Tristan is looking forward to spending 2 days in Big Bear with his Grandparents all to himself next week. Such a big dude now! And it looks like we'll be celebrating Drew's 28th birthday weekend painting our new house (Lord willing - if all goes well with the final steps and getting our keys!). Fun fun!

Monday, January 18, 2010

Rainy Days

It's a new year and Drew and I have been married 4 years this month, with 2 beautiful children, living in a lovely home in San Marcos, involved in an amazing church, blessed by an incredible job at Sony, and healthy and happy and loving God and loving eachother!

How else do I recap the past 3 months since I updated my blog? I gotta get better at this ... Maybe it should rain more often and my kids should take longer naps ... those are the only times I get things done around the house!

Let's see ... we've had a lot of celebrations recently: Thanksgiving ... Christmas ... My 28th Birthday ... New Years ... Our 4th Wedding Anniversary ... (all in 7 weeks' time!). That's a lot of festivities in the Lawton household! Not to mention that we all had the flu and were out of commission for about 2 weeks after Christmas ... along with a continued search for a home to buy in San Marcos ... along with Drew working long hours at his job ... a last minute incredible trip to Big Bear ... and next weekend an anniversary getaway, just Drew and I! Woohoo!

We are so blessed. God is so faithful and continues to provide for us and bless us even when we are so undeserving!
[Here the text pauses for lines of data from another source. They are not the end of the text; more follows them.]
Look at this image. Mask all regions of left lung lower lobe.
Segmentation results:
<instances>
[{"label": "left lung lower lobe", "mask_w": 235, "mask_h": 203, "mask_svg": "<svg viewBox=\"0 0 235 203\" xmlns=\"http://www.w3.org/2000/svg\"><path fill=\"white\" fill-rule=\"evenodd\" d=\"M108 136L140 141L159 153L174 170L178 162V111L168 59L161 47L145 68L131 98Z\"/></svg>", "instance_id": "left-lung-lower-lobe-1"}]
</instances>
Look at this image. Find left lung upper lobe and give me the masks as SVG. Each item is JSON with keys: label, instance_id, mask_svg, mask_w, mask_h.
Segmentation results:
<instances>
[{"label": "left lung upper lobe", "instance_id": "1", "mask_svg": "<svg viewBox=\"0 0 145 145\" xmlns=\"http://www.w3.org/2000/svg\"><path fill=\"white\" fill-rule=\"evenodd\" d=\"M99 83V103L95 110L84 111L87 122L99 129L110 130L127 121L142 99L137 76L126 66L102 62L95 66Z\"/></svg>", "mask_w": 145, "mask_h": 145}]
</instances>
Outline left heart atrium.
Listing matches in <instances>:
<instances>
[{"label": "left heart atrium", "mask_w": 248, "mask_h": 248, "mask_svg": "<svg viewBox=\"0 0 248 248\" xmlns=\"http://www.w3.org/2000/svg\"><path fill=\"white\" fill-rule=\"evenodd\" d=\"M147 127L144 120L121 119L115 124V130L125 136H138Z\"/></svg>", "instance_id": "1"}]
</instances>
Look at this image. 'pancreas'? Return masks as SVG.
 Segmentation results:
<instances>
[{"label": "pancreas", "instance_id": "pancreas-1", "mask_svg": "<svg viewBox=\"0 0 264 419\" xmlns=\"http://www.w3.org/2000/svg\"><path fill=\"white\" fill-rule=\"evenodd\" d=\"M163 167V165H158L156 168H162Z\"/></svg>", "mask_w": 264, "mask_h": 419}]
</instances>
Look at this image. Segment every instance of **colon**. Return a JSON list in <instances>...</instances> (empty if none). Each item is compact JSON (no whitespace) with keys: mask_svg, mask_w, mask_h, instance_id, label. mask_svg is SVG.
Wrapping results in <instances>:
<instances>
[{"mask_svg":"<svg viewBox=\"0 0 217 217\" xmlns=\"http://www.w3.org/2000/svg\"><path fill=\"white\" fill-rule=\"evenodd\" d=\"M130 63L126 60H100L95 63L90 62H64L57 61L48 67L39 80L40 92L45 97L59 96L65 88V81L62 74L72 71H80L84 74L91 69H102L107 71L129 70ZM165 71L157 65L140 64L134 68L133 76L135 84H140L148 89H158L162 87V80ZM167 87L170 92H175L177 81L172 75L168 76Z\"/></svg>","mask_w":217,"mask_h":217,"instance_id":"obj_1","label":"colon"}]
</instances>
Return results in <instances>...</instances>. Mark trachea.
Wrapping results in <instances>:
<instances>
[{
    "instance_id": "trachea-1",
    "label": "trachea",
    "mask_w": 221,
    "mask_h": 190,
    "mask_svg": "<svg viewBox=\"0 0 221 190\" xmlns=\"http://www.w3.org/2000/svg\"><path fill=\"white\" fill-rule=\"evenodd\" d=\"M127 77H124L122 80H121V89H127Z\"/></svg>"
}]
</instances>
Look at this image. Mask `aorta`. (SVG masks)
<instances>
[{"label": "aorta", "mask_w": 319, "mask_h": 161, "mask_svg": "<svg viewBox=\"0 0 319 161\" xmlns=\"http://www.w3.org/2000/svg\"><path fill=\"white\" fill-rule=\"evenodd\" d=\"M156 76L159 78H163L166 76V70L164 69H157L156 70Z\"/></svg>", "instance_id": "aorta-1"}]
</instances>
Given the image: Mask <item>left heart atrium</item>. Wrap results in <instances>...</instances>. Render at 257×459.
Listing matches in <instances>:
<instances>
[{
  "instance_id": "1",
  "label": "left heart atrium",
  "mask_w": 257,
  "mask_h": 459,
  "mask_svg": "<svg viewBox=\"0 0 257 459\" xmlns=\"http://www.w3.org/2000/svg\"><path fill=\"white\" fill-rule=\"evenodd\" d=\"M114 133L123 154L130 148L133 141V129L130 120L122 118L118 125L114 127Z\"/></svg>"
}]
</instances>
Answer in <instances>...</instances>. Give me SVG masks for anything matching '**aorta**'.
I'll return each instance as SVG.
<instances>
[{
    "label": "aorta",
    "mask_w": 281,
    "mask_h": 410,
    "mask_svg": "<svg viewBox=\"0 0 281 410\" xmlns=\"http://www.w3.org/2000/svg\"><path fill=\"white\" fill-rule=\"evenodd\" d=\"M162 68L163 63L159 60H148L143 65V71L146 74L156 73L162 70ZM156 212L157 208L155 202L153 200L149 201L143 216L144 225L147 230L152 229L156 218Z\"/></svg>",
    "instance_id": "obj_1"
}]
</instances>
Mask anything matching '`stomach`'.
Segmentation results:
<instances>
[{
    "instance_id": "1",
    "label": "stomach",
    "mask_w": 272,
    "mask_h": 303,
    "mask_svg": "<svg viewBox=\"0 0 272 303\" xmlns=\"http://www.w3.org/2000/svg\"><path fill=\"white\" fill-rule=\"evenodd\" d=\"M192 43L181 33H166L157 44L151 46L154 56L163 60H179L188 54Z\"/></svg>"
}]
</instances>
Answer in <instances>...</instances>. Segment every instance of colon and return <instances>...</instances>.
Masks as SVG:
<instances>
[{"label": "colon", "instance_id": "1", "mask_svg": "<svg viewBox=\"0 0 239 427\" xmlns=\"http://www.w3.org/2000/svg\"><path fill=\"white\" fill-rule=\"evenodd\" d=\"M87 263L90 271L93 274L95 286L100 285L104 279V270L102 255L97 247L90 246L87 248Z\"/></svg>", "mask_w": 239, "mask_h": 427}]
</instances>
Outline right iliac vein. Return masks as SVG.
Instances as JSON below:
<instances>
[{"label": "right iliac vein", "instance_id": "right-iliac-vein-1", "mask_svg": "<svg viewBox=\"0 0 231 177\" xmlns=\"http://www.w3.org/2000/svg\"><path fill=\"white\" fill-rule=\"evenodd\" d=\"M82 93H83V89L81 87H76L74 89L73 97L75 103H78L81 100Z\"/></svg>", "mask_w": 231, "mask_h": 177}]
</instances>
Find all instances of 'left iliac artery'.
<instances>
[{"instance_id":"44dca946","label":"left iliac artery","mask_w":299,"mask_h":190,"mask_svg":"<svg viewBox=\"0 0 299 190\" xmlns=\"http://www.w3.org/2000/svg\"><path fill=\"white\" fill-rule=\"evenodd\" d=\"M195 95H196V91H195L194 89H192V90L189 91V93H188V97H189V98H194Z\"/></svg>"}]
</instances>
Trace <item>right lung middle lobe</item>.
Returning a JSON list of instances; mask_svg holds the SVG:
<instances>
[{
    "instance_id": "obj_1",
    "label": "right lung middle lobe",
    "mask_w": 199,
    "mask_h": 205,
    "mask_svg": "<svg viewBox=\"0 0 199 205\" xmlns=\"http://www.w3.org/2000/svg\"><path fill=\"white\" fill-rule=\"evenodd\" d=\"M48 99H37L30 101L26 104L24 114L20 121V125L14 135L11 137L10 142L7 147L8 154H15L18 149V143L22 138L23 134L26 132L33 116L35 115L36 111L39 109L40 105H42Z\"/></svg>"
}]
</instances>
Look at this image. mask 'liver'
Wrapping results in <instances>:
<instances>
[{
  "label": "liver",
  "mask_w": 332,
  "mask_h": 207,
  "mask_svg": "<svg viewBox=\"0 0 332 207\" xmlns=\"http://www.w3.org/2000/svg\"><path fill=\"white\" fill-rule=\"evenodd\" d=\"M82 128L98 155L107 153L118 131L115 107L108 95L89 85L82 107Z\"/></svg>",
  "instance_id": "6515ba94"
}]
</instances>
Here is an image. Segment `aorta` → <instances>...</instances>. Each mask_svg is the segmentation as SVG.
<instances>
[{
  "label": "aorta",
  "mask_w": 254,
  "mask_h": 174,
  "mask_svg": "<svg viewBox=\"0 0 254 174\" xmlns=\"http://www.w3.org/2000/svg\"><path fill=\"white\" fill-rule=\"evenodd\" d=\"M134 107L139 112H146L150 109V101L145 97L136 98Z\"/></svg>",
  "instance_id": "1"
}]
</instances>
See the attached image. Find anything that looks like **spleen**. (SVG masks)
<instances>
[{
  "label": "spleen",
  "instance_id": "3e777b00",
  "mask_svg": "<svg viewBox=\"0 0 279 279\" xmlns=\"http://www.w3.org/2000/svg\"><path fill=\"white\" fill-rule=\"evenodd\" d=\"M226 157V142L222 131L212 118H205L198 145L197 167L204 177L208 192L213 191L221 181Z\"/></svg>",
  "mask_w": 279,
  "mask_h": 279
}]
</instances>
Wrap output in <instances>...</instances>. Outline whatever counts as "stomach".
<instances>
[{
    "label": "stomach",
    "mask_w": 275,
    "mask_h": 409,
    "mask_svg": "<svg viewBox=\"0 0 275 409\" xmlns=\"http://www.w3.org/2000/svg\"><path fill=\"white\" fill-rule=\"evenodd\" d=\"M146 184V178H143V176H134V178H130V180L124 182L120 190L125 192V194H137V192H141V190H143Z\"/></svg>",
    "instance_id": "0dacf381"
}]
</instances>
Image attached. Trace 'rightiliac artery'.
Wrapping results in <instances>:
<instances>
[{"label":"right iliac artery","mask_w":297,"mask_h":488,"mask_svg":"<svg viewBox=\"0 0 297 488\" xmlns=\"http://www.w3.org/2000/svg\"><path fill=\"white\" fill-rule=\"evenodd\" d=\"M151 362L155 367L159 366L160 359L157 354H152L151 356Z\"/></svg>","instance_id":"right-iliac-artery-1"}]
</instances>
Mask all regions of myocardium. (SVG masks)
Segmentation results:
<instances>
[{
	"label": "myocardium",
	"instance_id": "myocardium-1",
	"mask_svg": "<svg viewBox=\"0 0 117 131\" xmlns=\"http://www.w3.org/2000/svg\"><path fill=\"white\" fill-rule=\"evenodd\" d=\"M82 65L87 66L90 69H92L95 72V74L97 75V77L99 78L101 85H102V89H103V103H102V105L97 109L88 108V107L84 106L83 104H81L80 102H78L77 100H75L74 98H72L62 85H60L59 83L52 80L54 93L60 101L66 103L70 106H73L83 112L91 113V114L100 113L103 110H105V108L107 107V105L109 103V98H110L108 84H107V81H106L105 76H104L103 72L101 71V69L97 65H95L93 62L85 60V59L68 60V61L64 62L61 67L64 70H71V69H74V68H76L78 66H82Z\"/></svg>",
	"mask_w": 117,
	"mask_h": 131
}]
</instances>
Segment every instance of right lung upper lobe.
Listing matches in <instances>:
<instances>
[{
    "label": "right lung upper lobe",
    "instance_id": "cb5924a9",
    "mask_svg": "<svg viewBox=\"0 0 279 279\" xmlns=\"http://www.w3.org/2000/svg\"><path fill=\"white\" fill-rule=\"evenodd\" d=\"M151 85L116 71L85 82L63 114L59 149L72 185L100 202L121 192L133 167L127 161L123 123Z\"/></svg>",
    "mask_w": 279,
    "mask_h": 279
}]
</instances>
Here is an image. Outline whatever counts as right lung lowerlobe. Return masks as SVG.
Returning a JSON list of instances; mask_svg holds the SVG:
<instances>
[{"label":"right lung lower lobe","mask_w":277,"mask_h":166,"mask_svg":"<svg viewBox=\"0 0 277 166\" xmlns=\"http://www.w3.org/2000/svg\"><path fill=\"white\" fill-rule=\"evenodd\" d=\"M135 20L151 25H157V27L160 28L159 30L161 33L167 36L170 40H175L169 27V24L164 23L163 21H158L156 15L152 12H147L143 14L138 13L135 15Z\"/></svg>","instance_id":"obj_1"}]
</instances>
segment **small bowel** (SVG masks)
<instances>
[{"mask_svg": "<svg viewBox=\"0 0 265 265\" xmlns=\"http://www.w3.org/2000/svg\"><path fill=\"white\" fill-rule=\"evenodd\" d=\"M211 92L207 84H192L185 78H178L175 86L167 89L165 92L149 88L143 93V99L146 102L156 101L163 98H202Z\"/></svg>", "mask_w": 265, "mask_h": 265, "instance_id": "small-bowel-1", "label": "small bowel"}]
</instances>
We have both our families nearby and wonderful neighbors and a church full of friends that are such an encouragement and a glimpse into what Heaven will be like!

Tristan and I have started morning devotions together this year. It is unbelievable. We are only 2 weeks into it, but he loves the Bible now and asks to read certain portions of it (his favorite being the "no no tree and Adam and Eve"). Tristan prays and reads the Bible and it is such a precious time for the 2 of us in the morning, before Kira and Drew wake up ...

Kira is starting to take steps of her own (finally!) and saying a few words! She is the happiest baby in the world and such an angel to be around. Her smile lights up the room, and when she laughs at Tristan being silly, it's so contagious that it brightens up our whole day! She eats more than the rest of us, and sleeps more than the rest of us, too! Maybe that's why she's so happy?

I know the kids are more interesting than I ... but just for kicks, and for those interested, I am doing MUCH better now that I am on my medication. My Ulcerative Colitis is under control at the moment and I am able to resume my motherly duties around the house. I am no longer fatigued all the time or running to the bathroom every 5 minutes. I am healthier and happier and filled with much more energy to once again be a good wife, mother, daughter, granddaughter and friend!

That's it for now ... thanks again for taking the time to read my blog!